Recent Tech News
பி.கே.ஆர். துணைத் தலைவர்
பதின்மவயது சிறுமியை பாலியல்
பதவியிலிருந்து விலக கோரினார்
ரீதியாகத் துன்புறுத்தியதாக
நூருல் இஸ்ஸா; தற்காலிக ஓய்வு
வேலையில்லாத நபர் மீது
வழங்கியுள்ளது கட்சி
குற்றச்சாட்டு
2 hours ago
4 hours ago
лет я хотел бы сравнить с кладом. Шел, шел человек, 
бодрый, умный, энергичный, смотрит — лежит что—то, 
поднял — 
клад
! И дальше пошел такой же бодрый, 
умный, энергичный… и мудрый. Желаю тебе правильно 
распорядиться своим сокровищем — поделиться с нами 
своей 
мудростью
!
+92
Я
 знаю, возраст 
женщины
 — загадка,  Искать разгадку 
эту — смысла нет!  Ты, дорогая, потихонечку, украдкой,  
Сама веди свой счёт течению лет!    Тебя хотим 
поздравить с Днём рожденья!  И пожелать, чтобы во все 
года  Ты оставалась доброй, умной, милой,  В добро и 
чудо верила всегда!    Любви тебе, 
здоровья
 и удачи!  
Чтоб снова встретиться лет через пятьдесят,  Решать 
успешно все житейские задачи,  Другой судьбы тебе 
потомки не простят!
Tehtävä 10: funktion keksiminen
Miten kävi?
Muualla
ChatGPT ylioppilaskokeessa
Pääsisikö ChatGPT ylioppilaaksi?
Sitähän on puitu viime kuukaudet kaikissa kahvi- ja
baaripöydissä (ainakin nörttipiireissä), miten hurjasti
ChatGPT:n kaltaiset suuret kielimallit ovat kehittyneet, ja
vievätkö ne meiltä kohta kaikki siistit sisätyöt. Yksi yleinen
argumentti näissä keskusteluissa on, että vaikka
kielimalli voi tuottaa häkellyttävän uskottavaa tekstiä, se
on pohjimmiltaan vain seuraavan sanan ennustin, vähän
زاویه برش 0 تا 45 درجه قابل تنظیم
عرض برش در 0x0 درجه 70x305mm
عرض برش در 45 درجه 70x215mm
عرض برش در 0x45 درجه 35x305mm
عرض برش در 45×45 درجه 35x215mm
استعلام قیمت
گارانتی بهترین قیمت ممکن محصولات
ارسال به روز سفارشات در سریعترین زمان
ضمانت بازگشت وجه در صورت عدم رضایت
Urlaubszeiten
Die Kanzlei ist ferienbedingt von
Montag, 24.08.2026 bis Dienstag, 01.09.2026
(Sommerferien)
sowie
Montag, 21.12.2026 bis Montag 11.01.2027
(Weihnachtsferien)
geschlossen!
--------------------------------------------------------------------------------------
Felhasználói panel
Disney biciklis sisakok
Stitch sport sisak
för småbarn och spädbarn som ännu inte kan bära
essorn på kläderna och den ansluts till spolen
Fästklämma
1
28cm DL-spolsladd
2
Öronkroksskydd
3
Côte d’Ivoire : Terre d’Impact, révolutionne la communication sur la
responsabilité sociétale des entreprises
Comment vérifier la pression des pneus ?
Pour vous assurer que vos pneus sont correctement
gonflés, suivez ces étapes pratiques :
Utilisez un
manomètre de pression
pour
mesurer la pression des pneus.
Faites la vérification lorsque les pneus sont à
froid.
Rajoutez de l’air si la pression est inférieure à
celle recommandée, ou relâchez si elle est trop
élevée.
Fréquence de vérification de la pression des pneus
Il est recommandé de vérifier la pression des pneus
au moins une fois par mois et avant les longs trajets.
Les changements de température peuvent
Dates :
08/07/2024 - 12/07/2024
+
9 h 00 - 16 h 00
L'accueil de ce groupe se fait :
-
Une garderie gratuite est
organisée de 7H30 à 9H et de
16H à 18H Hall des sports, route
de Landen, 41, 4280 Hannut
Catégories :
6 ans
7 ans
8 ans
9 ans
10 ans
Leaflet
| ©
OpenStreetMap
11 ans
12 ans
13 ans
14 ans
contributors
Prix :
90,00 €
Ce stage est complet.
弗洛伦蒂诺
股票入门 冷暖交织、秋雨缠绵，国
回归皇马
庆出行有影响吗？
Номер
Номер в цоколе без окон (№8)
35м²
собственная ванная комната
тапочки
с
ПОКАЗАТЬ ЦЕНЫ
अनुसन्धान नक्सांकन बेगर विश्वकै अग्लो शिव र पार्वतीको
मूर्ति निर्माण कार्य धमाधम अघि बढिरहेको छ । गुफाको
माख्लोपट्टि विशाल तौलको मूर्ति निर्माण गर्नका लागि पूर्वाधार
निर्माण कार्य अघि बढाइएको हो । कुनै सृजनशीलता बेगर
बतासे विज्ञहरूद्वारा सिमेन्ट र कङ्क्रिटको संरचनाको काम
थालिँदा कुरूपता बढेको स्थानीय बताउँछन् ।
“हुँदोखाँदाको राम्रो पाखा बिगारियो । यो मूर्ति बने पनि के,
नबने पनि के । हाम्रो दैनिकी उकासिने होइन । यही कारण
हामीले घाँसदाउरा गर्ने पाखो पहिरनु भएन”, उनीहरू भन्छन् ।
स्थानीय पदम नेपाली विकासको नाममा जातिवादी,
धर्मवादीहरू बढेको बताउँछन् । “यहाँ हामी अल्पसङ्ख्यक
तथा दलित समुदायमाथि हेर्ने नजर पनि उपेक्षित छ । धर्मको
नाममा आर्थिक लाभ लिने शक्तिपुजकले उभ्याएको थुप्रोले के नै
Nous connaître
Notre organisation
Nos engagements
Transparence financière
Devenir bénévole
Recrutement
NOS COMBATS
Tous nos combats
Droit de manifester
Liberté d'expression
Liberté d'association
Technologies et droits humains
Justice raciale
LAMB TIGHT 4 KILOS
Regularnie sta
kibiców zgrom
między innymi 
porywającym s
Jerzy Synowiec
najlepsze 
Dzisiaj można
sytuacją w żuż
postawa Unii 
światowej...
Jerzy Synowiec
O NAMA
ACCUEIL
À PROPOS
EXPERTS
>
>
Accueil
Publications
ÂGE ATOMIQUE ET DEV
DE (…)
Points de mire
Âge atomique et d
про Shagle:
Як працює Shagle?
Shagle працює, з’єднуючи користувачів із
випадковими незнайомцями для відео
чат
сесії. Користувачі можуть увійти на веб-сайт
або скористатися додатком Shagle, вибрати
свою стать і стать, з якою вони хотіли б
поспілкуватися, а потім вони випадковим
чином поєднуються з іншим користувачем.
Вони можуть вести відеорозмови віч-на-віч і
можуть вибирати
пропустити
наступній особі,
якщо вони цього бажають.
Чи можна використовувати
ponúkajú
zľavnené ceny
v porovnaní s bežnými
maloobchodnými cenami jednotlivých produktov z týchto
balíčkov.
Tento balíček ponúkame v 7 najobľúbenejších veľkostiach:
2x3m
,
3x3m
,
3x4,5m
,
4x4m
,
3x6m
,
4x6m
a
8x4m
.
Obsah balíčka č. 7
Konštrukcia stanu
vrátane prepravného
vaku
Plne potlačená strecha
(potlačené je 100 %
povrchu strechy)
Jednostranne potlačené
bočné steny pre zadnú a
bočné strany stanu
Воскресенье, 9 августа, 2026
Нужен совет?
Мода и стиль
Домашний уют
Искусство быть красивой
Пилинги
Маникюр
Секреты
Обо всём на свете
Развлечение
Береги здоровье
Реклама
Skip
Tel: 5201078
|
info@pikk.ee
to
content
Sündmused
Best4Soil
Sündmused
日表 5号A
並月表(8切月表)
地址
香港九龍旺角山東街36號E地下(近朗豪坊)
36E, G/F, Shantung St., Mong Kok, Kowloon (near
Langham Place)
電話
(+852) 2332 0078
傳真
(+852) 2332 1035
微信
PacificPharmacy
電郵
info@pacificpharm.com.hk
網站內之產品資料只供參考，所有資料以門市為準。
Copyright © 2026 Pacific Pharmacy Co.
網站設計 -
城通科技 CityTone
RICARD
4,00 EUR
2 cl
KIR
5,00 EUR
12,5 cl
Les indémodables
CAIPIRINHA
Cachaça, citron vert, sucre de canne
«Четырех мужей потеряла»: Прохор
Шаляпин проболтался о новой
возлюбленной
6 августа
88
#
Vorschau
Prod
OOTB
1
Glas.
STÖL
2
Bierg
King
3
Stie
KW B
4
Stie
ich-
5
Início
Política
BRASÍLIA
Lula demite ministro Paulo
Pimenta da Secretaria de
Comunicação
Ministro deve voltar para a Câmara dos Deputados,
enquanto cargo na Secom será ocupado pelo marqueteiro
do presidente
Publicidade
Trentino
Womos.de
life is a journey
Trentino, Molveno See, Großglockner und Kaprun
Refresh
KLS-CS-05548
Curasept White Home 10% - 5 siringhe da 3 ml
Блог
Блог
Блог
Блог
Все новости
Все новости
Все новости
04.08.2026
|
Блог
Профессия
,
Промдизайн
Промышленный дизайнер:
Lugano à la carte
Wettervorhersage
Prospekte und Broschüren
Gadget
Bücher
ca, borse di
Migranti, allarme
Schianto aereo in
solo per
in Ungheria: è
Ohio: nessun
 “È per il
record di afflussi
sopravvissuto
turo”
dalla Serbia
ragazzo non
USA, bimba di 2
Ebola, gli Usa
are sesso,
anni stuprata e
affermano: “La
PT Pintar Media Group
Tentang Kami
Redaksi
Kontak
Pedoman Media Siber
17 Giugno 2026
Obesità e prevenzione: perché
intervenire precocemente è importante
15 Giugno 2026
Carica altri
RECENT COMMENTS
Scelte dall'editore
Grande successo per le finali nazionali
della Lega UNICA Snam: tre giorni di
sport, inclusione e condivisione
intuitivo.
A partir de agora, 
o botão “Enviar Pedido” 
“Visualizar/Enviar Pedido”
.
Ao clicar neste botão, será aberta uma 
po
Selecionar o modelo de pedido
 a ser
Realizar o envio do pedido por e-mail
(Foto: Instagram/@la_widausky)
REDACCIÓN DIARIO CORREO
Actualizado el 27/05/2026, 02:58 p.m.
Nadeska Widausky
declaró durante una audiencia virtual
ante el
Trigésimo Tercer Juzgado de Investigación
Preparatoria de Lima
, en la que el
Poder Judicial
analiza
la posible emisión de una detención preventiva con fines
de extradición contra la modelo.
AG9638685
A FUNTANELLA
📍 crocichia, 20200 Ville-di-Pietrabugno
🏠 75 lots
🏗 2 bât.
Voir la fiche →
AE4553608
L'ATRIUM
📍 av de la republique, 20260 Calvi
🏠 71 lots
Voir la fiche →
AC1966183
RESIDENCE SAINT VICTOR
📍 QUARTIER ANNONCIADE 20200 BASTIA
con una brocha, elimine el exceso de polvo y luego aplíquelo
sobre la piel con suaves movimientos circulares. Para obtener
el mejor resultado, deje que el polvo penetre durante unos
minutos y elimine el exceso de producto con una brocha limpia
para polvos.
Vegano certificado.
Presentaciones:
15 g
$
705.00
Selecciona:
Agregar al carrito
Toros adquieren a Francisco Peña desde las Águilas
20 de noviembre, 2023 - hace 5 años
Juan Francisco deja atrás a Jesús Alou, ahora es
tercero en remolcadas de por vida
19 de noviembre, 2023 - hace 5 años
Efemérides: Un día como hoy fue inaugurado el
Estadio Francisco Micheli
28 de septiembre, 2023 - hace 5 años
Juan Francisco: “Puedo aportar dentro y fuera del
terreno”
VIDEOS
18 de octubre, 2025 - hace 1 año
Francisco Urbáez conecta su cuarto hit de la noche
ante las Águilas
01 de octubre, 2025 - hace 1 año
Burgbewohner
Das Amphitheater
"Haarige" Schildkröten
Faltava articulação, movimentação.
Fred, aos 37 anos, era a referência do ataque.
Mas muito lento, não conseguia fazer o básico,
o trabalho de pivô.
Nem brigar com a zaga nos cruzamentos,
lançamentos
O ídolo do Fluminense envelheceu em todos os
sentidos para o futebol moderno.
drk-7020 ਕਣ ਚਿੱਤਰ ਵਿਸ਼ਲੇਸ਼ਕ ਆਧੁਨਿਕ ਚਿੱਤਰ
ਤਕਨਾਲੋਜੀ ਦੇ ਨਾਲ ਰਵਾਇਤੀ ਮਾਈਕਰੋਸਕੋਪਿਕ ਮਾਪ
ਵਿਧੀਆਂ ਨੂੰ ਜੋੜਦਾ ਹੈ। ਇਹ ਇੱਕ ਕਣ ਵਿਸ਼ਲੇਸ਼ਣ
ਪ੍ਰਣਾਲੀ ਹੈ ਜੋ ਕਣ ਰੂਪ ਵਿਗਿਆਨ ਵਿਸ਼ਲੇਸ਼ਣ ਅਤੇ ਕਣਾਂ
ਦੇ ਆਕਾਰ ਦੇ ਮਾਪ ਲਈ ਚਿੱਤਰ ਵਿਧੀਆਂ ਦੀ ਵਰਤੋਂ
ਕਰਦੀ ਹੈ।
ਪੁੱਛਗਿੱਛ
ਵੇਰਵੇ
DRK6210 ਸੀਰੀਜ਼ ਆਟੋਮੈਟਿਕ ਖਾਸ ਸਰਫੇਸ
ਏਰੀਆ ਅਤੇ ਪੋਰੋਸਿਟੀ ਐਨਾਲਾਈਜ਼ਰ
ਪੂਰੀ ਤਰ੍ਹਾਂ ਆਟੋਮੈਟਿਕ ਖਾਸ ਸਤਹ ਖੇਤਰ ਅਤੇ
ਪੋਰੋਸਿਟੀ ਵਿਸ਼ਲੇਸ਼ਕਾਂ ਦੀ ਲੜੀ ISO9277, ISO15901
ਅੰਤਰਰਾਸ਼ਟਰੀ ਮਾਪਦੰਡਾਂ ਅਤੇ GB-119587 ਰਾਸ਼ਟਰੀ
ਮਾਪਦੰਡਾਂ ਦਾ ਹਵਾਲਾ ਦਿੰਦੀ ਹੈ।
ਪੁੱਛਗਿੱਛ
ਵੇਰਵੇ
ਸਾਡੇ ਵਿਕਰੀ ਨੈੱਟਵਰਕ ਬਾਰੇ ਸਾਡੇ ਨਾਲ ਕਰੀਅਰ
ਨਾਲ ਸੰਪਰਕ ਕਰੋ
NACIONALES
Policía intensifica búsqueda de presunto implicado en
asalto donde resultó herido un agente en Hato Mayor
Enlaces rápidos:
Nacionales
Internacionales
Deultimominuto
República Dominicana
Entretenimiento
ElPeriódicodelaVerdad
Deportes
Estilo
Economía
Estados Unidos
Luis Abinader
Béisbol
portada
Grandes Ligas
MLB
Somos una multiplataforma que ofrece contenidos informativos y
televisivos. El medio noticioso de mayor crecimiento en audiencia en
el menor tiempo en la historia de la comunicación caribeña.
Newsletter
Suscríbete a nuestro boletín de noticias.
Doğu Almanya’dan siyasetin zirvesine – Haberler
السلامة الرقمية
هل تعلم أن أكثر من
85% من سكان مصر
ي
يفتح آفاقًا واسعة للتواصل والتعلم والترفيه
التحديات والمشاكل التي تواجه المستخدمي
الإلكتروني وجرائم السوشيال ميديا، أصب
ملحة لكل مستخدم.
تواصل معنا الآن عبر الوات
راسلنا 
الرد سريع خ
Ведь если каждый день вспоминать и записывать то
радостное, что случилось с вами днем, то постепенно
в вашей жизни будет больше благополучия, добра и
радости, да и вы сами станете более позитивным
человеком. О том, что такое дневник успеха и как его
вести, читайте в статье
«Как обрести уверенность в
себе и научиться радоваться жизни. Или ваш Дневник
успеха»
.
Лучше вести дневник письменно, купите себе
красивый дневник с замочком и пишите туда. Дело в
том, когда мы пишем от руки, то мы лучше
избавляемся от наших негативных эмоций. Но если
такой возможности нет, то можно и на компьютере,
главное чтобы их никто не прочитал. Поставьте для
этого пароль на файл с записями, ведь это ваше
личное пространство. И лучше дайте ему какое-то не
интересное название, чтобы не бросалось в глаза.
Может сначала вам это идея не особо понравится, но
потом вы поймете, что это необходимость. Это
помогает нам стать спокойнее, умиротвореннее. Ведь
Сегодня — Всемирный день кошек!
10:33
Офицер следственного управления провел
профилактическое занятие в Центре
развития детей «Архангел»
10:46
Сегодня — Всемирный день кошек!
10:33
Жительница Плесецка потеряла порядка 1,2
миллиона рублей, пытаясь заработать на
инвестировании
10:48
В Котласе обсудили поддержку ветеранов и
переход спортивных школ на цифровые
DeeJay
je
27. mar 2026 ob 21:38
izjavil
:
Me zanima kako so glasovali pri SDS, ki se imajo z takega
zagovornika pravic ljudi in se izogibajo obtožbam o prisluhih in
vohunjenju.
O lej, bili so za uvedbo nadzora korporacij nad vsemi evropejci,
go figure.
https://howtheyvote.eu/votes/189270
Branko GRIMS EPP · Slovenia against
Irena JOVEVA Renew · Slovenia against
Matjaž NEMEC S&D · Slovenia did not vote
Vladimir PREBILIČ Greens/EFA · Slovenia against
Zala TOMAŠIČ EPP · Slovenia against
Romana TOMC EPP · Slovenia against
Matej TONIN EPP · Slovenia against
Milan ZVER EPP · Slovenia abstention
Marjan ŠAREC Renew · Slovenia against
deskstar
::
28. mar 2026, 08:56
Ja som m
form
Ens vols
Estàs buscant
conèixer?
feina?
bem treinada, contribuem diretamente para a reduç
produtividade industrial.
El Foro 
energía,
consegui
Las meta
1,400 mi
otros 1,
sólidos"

·····

Every line with "vérifier" in it should be copied from the entries.

▶ [SOLVED EXERCISE]
Comment vérifier la pression des pneus ?
Il est recommandé de vérifier la pression des pneus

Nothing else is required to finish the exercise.